With the definite release of Internet Explorer 8 and the possible release of Windows 7 happening in 2009, plus Microsoft's aggressive push into cloud computing with the Windows Azure operating system, the coming year looks to be a pivotal one for the software giant.
Keeping the Windows 7 hype machine on low
So far, the hype surrounding Windows 7 has been kept to a minimum by Microsoft, likely an effort not to repeat the overhyping that hurt Vista's release. Playing it cool with Windows 7 will also give Vista some breathing room as Windows XP slowly becomes less prevalent.
Tim Bajarin, president of consulting firm Creative Strategies, said that the potential conflict of enhancing demand for Vista while raising awareness about Windows 7 "does not seem to be impacting new sales of Vista on PCs.
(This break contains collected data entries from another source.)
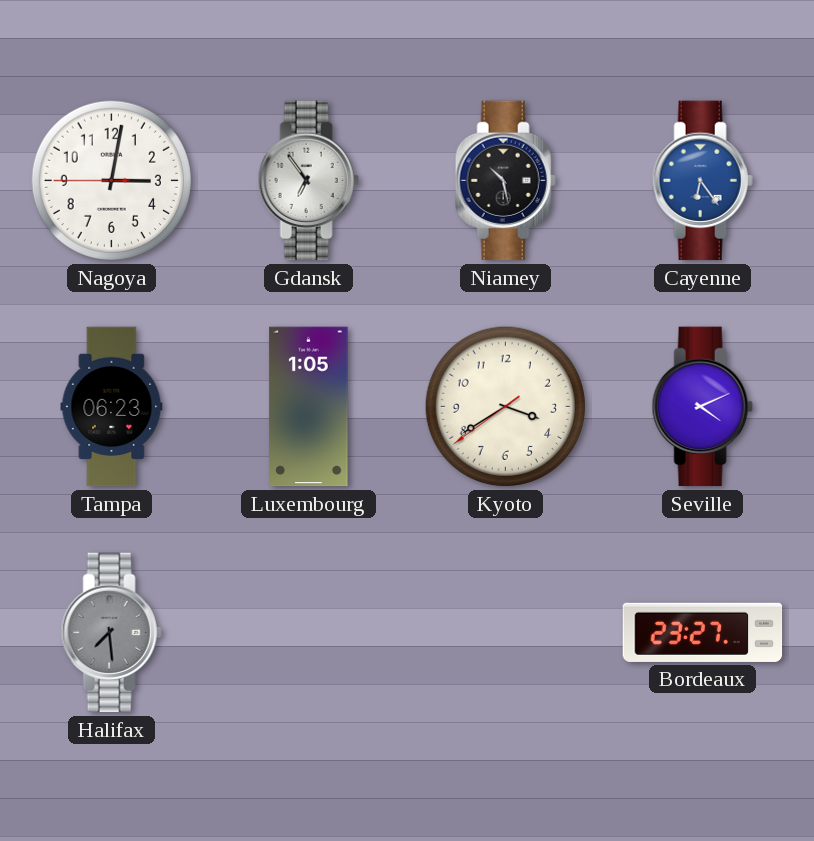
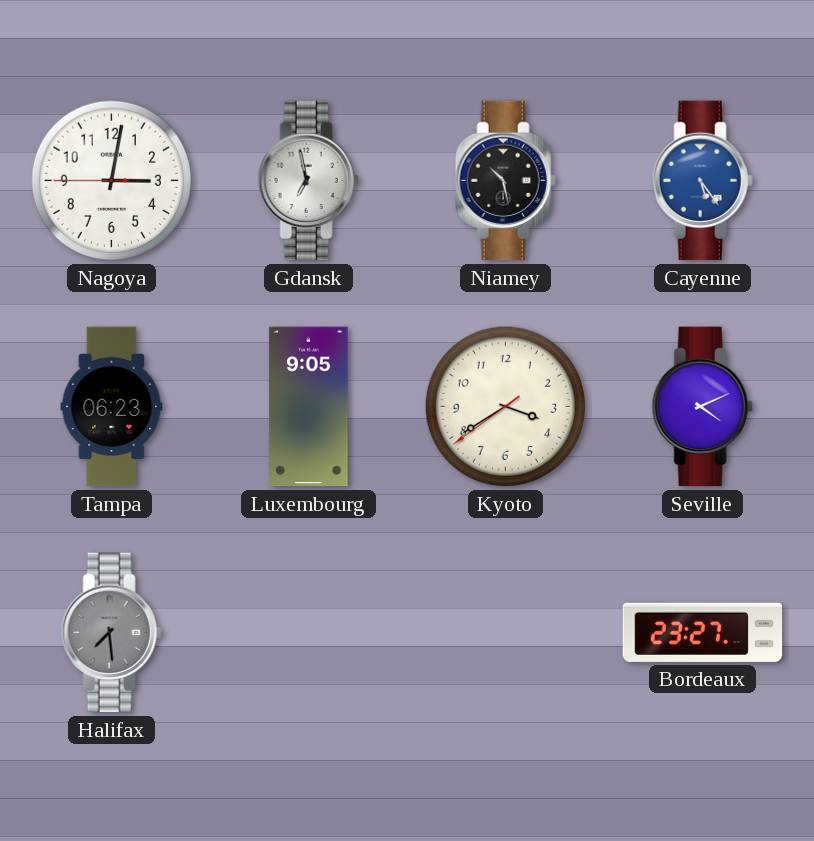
Gdansk: 6:54 -> 6:58
Cayenne: 6:24 -> 5:24
Luxembourg: 1:05 -> 9:05
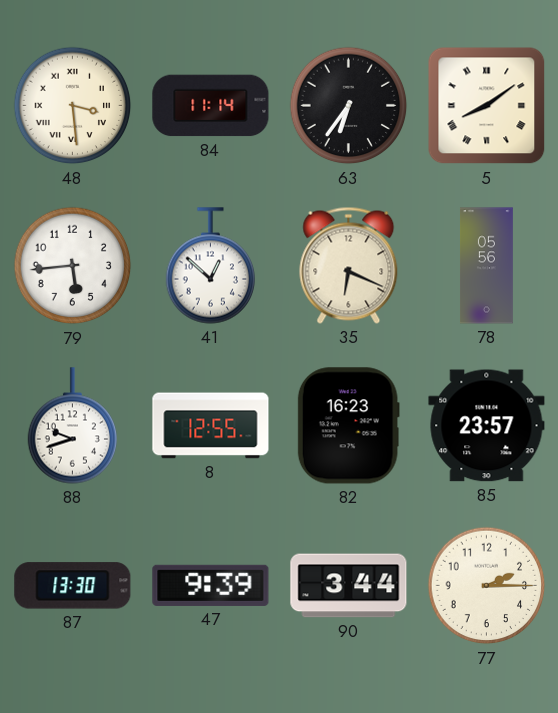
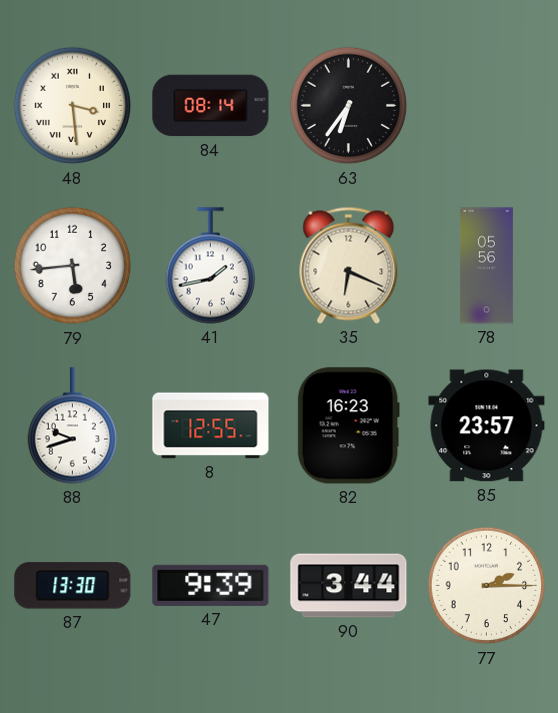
84: 11:14 -> 08:14
5: 8:09 -> none
41: 12:52 -> 1:43
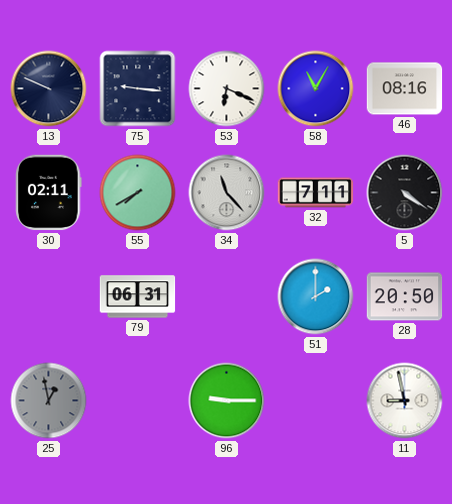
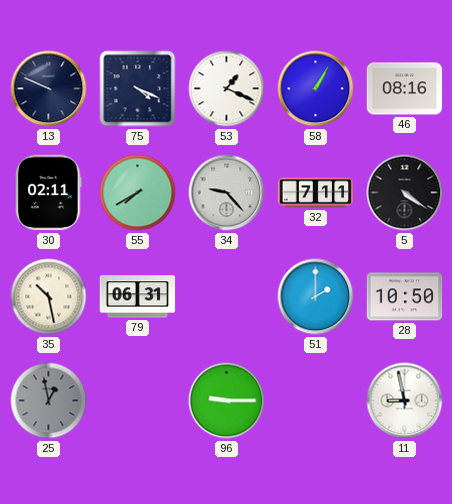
75: 9:16 -> 4:19
53: 6:19 -> 1:19
58: 11:05 -> 1:05
34: 11:23 -> 9:23
35: none -> 10:28
28: 20:50 -> 10:50
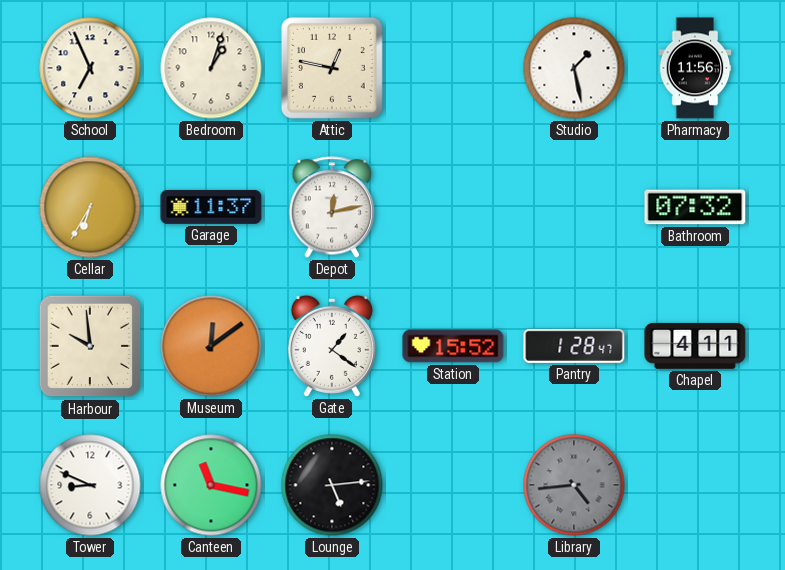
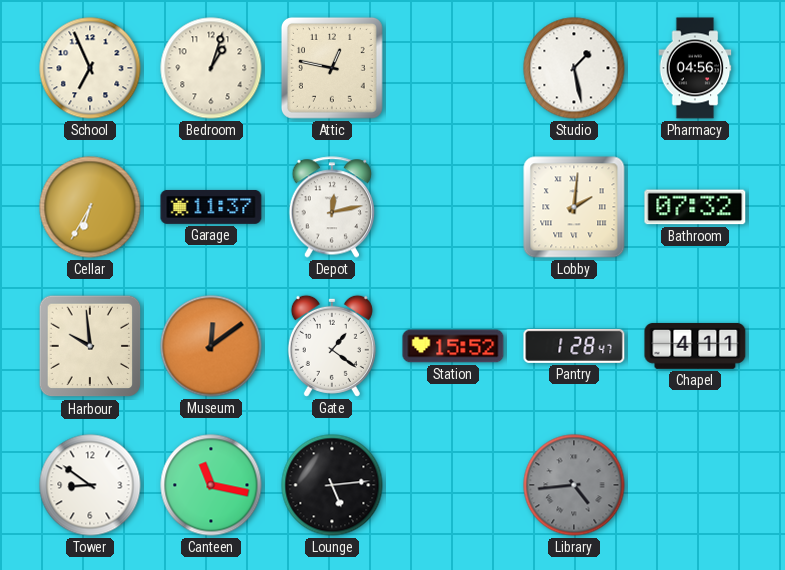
Pharmacy: 11:56 -> 04:56
Lobby: none -> 2:01
Tower: 8:49 -> 8:51
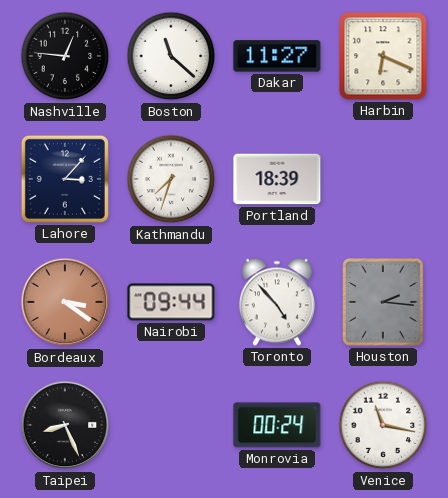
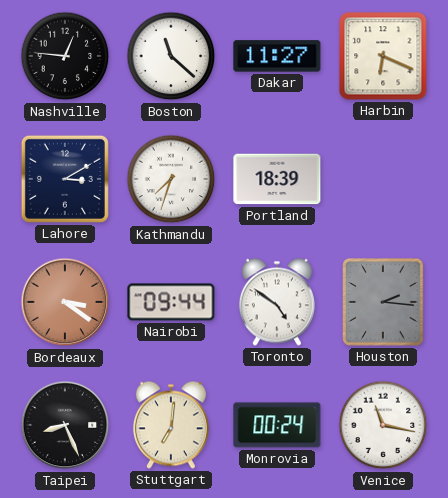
Lahore: 3:07 -> 3:10
Toronto: 4:53 -> 4:51
Stuttgart: none -> 7:01
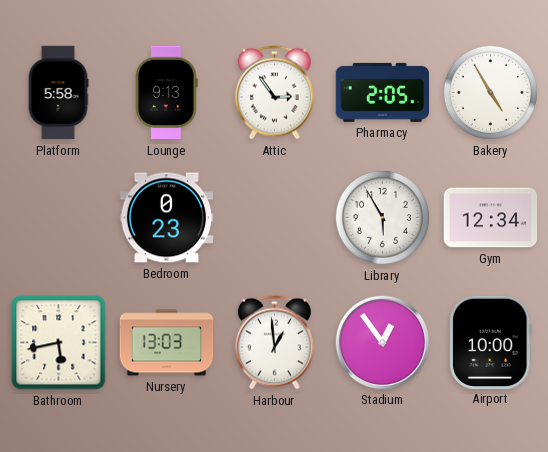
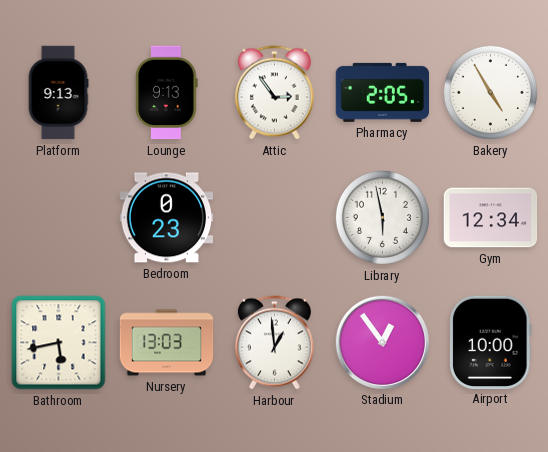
Platform: 5:58 -> 9:13
Library: 5:55 -> 5:58
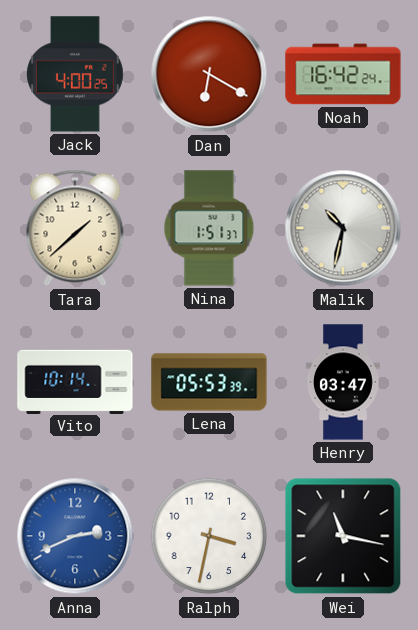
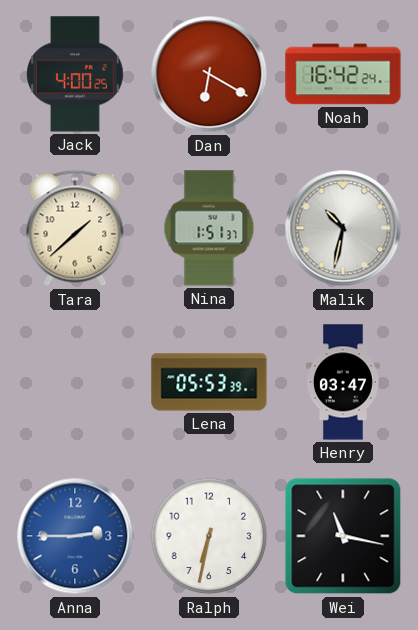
Vito: 10:14 -> none
Anna: 2:41 -> 2:45
Ralph: 3:32 -> 6:32
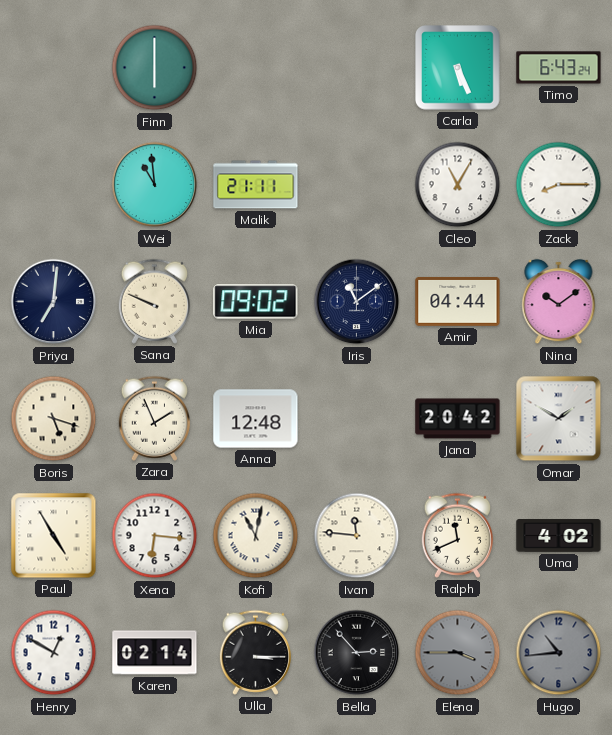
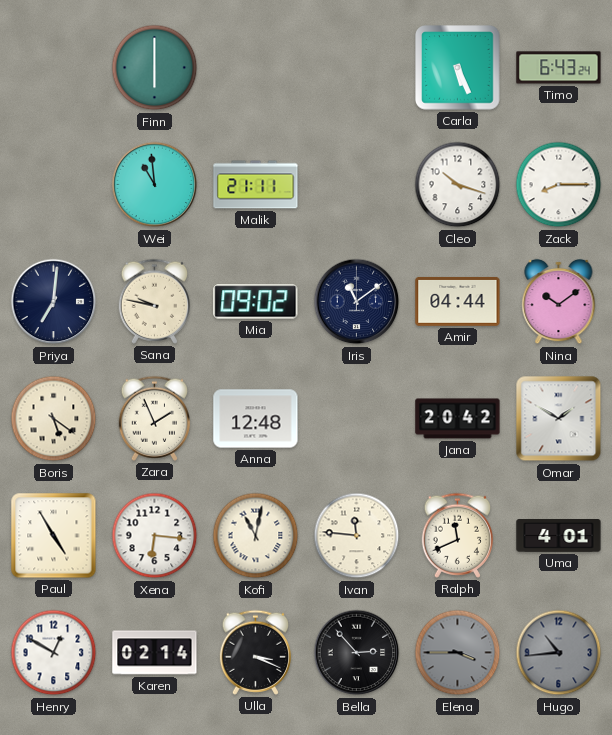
Cleo: 11:05 -> 10:18
Sana: 9:49 -> 9:47
Boris: 5:18 -> 5:21
Uma: 4:02 -> 4:01
Ulla: 3:15 -> 3:19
In fact, pushing Windows 7 appears to be keeping people from downsizing to Windows XP at the business and consumer level as people are now anticipating upgrading to 7 in the near future, and it is not worth the trouble to go back to XP."
The low-key marketing of Windows 7 is a smart tactic, said Michael Cherry, an analyst at Directions on Microsoft, but he warned that Microsoft should not become standoffish about the value of Windows 7.
"They are being much more low-key in discussing the features of Windows 7 to put the Windows team in a position where they have underpromised and hopefully can overdeliver," Cherry says. "But Microsoft has to begin to share information with partners and customers to help reduce any potential compatibility issues."
Though Cherry said Vista is not as bad as its reputation, he thinks that with Windows 7, Microsoft needs "to do a better job of telling customers what hardware they truly need to run the OS, and they have to be able to articulate the value of upgrading to both consumers and businesses."
Windows 7 Release: Sooner is better
Microsoft has not given an official release date for Windows 7 but has said publicly that it expects to ship it within three years of the January 2007 consumer release of Windows Vista.
Gartner Inc. has predicted that Microsoft will ship Windows 7 in time for the 2009 holiday season, which would require shipment to take place around August 2009.
Gartner analyst Michael Silver expects that Microsoft will try to differentiate Windows 7 from Vista by keeping ship date hype to a minimum and then delivering earlier than anticipated.
"If they don't give a date, it's harder for people to say they were late," Silver said.
Bajarin said Microsoft needs to ship Windows 7 as fast as possible and move quickly to start getting all of its PC users to upgrade. "If it is ready by mid-2009, as many believe it can be, there is no reason to delay it," he said.
Another benefit of shipping Windows 7 as soon as possible, Bajarin said, is it could quash the lingering stigma of Vista.
"As long as Windows 7 is rock-solid when it is released and gets good reviews, the Vista stigma will most likely fade away quickly," he said.